Roald Dahl has been described as one of the most influential children’s authors of the 20th century. Dahl is the author of classic children’s novels such as James and the Giant Peach, Matilda, and Charlie and the Chocolate factory. Much of Dahl’s work has some sort of connection to events that took place during his life and relationships that he had with various people.
Roald Dahl was born in Wales to his father Harald’s second wife Sofie. Dahl’s father was a successful business man who died tragically just before Dahl’s 4th birthday. It was Harald’s wish that his son have a proper education and therefore the family sold all of the precious things that they had in order to send Dahl to private and boarding schools.
It was during his years at school that he was treated quite terribly by masters and senior boys. Dahl stated that boys in his school would often be wounded quite severely. As Dahl grew older he would never be able to forget the unkind treatment that he received, and this traumatic time in his life is reflected in several of his stories. Many of his child literary heroes must fight the adult villains who would seek to usurp unrighteous dominion over children.
There were some happy times during Dahl’s time in school. There was a Cadbury Chocolate Company nearby that would frequently bring chocolate samples to the school for the students to sample. In enjoying many chocolates and other treats, Dahl wrote that he often dreamt about creating his own type of chocolate bar that he would dedicate to Mr.
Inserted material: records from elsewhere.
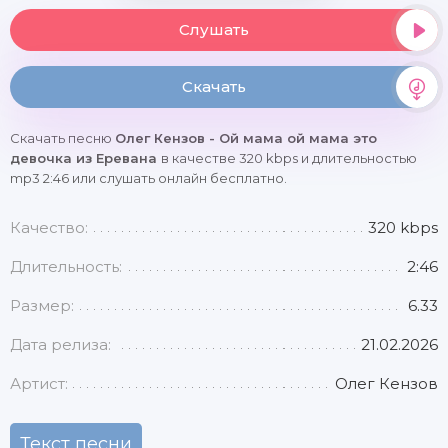
Слушать
Скачать
Скачать песню
Олег Кензов - Ой мама ой мама это
девочка из Еревана
в качестве 320 kbps и длительностью
mp3 2:46 или слушать онлайн бесплатно.
Качество:
320 kbps
Длительность:
2:46
Размер:
6.33
Дата релиза:
21.02.2026
Артист:
Олег Кензов
Текст песни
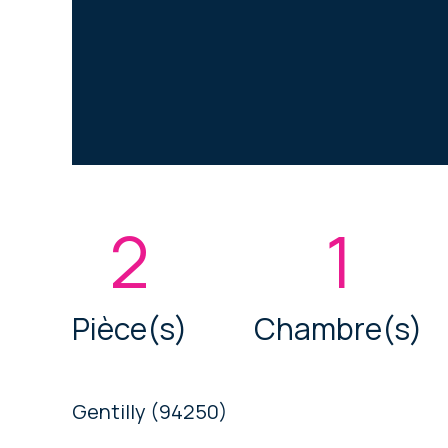
2
1
Pièce(s)
Chambre(s)
Gentilly (94250)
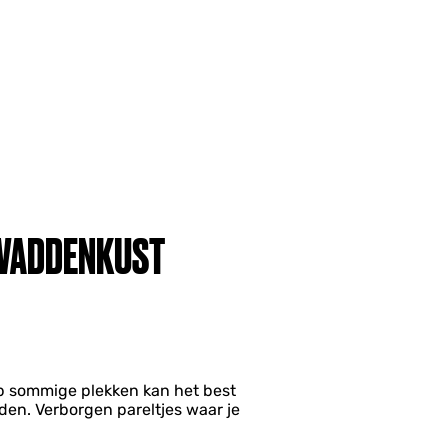
 WADDENKUST
op sommige plekken kan het best
den. Verborgen pareltjes waar je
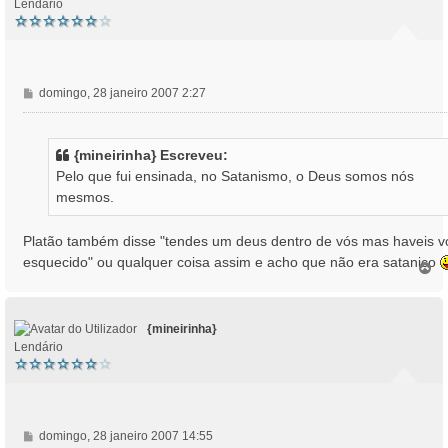
Lendário
M
domingo, 28 janeiro 2007 2:27
e
n
s
{mineirinha} Escreveu:
a
Pelo que fui ensinada, no Satanismo, o Deus somos nós
g
mesmos.
e
m
Platão também disse "tendes um deus dentro de vós mas haveis v
esquecido" ou qualquer coisa assim e acho que não era satanico
T
o
p
o
{mineirinha}
Lendário
M
domingo, 28 janeiro 2007 14:55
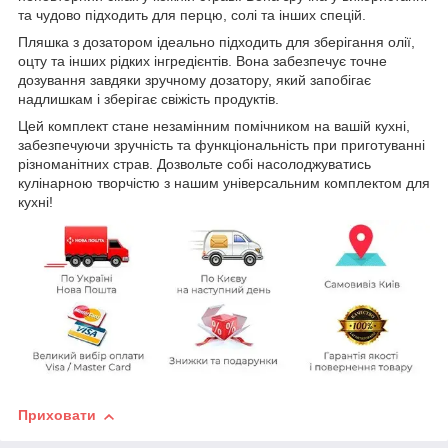
та чудово підходить для перцю, солі та інших спецій.
Пляшка з дозатором ідеально підходить для зберігання олії,
оцту та інших рідких інгредієнтів. Вона забезпечує точне
дозування завдяки зручному дозатору, який запобігає
надлишкам і зберігає свіжість продуктів.
Цей комплект стане незамінним помічником на вашій кухні,
забезпечуючи зручність та функціональність при приготуванні
різноманітних страв. Дозвольте собі насолоджуватись
кулінарною творчістю з нашим універсальним комплектом для
кухні!
Приховати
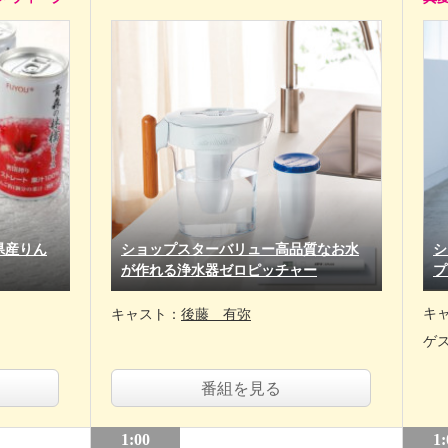
県産りん
ショップスターバリュー高品質なお水
シ
が作れる浄水器ゼロピッチャー
プ
キ
キャスト：
後藤 有弥
ゲ
番組を見る
1:00
1:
Cadbury himself, a man who in the eyes of a child was certainly larger than life. Undoubtedly, these experiences provided a great deal of inspiration for Dahl’s book Charlie and the Chocolate Factory as well as its sequel. Not to mention the fact that Willy Wonka and Mr. Cadbury were probably quite similar in the eyes of young Roald Dahl.
When Roald Dahl finished his education he served in the Royal Air Force during WWII. It was during this war that he had a terrible accident in his plane that left him with a serious head injury and temporary blindness. Dahl would later write about this experience in an article that he sold for $900. It was this first story that started Dahl thinking about being a writer. Dahl explained that he would also have very strange dreams as a result from the head injury that he sustained and that it was during these dreams that he got many of the ideas that he used in his stories. In the early 1940s Dahl also wrote a story called “Gremlins” and then took a break of sorts to marry and settle down.
In 1953 Dahl married the actress Patricia Neal. Together they had one son and four daughters. Dahl’s family was afflicted with many illnesses. His eldest daughter died before reaching the age of eight and his wife suffered a stroke during her pregnancy with their fifth child. These illnesses and especially the illness of his wife, strained Dahl’s relationship with her. These family tragedies were published in a work called, “As I Am.” After thirty years of marriage, Dahl and Neal were divorced and Dahl later remarried a close friend of Neal’s. Her name is Felicity Ann Crossland.
Dahl went on to write more than sixty short stories; in addition to his adult writings, he wrote children’s books and screenplays. Many of his books have been made and re-made into films and plays. His widow has established a foundation in his name that works to encourage literacy and the study of the various illnesses of which Dahl was particularly touched by. Dahl died of a blood disease.